* **What the exercise asks**: Only one stretch of the listing below is wanted. Give it again exactly, from the line with "Инструменты (рабочие)" through the line with "Эзотерический cонник на букву Й".

* **Input**:

%%

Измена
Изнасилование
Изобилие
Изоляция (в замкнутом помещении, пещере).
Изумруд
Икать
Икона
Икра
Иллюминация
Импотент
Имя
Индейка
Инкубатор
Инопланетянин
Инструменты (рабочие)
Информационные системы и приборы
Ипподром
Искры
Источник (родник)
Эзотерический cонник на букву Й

%%
%%

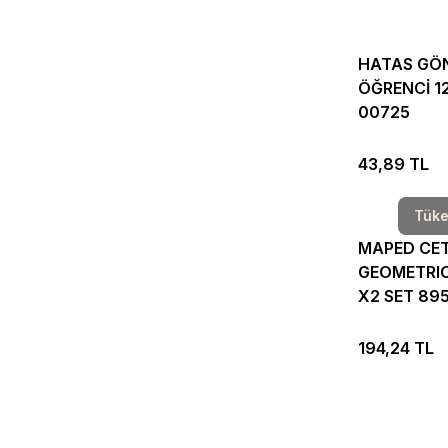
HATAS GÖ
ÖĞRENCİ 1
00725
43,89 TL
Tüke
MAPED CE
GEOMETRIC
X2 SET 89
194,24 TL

%%

* **Written solution**:
Инструменты (рабочие)
Информационные системы и приборы
Ипподром
Искры
Источник (родник)
Эзотерический cонник на букву Й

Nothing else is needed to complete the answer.